SAST Tools Compared: What They Catch and What They Miss

Static Application Security Testing (SAST) tools are the first line of automated defence against vulnerabilities in source code. They analyse code without executing it, looking for patterns that match known vulnerability classes. But here’s the thing, no single tool catches everything, and the differences between tools in detection capability, false positive rates, and language support are significant. I wanted to understand exactly where the gaps are, so I spent time running these tools against intentionally vulnerable code and comparing their output. This post is my honest assessment of what they actually catch, what they miss, and where manual review has to pick up the slack.

How SAST Tools Work

SAST tools generally use one or more of these techniques:

Pattern matching: Regex or AST-based rules that flag known dangerous function calls or code patterns. Fast but shallow.
Taint analysis: Tracks data flow from sources (user input) to sinks (dangerous functions). Catches injection vulnerabilities but requires modelling of the framework’s input sources.
Control flow analysis: Follows execution paths to detect issues like null dereferences, resource leaks, or unreachable code.
Type-state analysis: Tracks the state of objects through their lifecycle (e.g., “file opened” → “file read” → “file closed”) to detect protocol violations.

Most tools combine these techniques, with varying depth. The trade-off is always between precision (fewer false positives) and recall (fewer false negatives). What the research consistently shows is that most teams end up tuning toward fewer false positives because developers stop paying attention to noisy tools, which means real bugs slip through.

Python: Bandit vs. Semgrep

What Bandit Catches

Bandit is a Python-specific tool that scans AST nodes for known dangerous patterns. I’d recommend it as a starting point for any Python project because it just works out of the box.

# Bandit flags this: B608 (hardcoded SQL expressions)
query = "SELECT * FROM users WHERE name = '" + username + "'"
cursor.execute(query)

# Bandit flags this: B301 (pickle usage)
import pickle
data = pickle.loads(user_input)

# Bandit flags this: B602 (subprocess with shell=True)
import subprocess
subprocess.call("ls " + user_dir, shell=True)
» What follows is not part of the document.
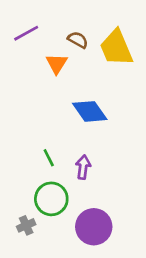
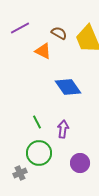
orange triangle: (57, 64) -> (43, 51), turned -36
purple circle: (94, 227) -> (80, 163), moved, size x0.7

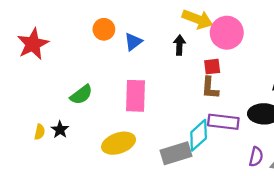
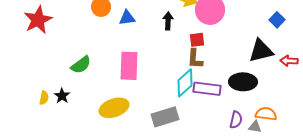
blue triangle: (133, 42) -> (127, 18), turned 30
cyan diamond: (199, 135) -> (185, 83), moved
Bandit reliably catches direct usage of dangerous APIs: pickle.loads, eval, exec, subprocess with shell=True, yaml.load without SafeLoader, and hardcoded passwords. Its strength is zero configuration, it works out of the box on any Python project.

What Bandit Misses

# Bandit does NOT flag this: indirect taint through a helper
def get_filter(params):
    return f"status = '{params['status']}'"

def query_orders(db, params):
    where = get_filter(params)
    db.execute("SELECT * FROM orders WHERE " + where)

# Bandit does NOT flag this: SSTI through Jinja2
from jinja2 import Template
template = Template(request.form.get("template_text"))
rendered = template.render(user=current_user)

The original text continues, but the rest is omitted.